* Work instruction
Go through the entries below from the first line and transcribe each one exactly, ending with the line that contains "льностью и по".

* Input records
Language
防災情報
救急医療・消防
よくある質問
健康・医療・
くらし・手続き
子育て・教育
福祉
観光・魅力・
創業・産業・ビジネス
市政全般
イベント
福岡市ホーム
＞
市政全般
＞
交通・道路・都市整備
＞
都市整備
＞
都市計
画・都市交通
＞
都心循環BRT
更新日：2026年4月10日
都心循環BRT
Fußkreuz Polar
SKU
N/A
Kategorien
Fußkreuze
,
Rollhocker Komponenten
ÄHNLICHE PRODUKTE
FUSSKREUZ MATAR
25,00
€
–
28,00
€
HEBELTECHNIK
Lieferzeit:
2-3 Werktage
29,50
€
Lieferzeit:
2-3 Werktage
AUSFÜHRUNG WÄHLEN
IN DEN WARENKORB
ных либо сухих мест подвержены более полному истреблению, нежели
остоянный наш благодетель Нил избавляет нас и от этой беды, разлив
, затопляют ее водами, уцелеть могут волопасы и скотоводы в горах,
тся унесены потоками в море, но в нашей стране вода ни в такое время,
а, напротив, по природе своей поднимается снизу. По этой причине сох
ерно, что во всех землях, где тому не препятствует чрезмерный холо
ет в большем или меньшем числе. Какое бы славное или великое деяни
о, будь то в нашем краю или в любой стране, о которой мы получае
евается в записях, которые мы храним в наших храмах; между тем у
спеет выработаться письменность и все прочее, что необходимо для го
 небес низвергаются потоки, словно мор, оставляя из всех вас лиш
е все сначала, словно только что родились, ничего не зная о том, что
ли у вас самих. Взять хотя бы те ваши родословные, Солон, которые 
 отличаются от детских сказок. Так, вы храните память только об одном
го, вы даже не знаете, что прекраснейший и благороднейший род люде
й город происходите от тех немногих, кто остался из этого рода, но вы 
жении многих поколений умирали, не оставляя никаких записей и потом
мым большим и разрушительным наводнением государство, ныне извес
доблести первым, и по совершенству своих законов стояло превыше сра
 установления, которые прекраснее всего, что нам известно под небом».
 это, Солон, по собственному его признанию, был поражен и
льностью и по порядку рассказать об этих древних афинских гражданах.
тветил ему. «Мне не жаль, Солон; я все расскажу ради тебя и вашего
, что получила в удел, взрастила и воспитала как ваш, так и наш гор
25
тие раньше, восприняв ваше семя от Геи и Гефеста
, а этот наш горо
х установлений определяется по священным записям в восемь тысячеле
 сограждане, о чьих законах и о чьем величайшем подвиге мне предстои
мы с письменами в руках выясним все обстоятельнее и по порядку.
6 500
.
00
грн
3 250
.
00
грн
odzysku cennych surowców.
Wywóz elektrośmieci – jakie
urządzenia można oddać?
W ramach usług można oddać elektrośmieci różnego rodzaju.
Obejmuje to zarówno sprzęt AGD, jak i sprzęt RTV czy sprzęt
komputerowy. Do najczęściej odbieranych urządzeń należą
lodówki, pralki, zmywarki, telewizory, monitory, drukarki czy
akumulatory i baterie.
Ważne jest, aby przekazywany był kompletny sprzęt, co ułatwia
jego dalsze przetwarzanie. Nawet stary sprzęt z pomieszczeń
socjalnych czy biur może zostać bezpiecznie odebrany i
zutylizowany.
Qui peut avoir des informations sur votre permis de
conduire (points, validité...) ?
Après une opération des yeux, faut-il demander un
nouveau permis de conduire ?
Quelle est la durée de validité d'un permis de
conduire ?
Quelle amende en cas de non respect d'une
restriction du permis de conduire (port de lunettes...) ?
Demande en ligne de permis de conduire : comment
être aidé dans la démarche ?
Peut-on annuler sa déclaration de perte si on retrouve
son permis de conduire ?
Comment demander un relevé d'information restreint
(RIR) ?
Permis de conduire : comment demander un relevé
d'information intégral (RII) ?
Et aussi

* Task answer
Language
防災情報
救急医療・消防
よくある質問
健康・医療・
くらし・手続き
子育て・教育
福祉
観光・魅力・
創業・産業・ビジネス
市政全般
イベント
福岡市ホーム
＞
市政全般
＞
交通・道路・都市整備
＞
都市整備
＞
都市計
画・都市交通
＞
都心循環BRT
更新日：2026年4月10日
都心循環BRT
Fußkreuz Polar
SKU
N/A
Kategorien
Fußkreuze
,
Rollhocker Komponenten
ÄHNLICHE PRODUKTE
FUSSKREUZ MATAR
25,00
€
–
28,00
€
HEBELTECHNIK
Lieferzeit:
2-3 Werktage
29,50
€
Lieferzeit:
2-3 Werktage
AUSFÜHRUNG WÄHLEN
IN DEN WARENKORB
ных либо сухих мест подвержены более полному истреблению, нежели
остоянный наш благодетель Нил избавляет нас и от этой беды, разлив
, затопляют ее водами, уцелеть могут волопасы и скотоводы в горах,
тся унесены потоками в море, но в нашей стране вода ни в такое время,
а, напротив, по природе своей поднимается снизу. По этой причине сох
ерно, что во всех землях, где тому не препятствует чрезмерный холо
ет в большем или меньшем числе. Какое бы славное или великое деяни
о, будь то в нашем краю или в любой стране, о которой мы получае
евается в записях, которые мы храним в наших храмах; между тем у
спеет выработаться письменность и все прочее, что необходимо для го
 небес низвергаются потоки, словно мор, оставляя из всех вас лиш
е все сначала, словно только что родились, ничего не зная о том, что
ли у вас самих. Взять хотя бы те ваши родословные, Солон, которые 
 отличаются от детских сказок. Так, вы храните память только об одном
го, вы даже не знаете, что прекраснейший и благороднейший род люде
й город происходите от тех немногих, кто остался из этого рода, но вы 
жении многих поколений умирали, не оставляя никаких записей и потом
мым большим и разрушительным наводнением государство, ныне извес
доблести первым, и по совершенству своих законов стояло превыше сра
 установления, которые прекраснее всего, что нам известно под небом».
 это, Солон, по собственному его признанию, был поражен и
льностью и по порядку рассказать об этих древних афинских гражданах.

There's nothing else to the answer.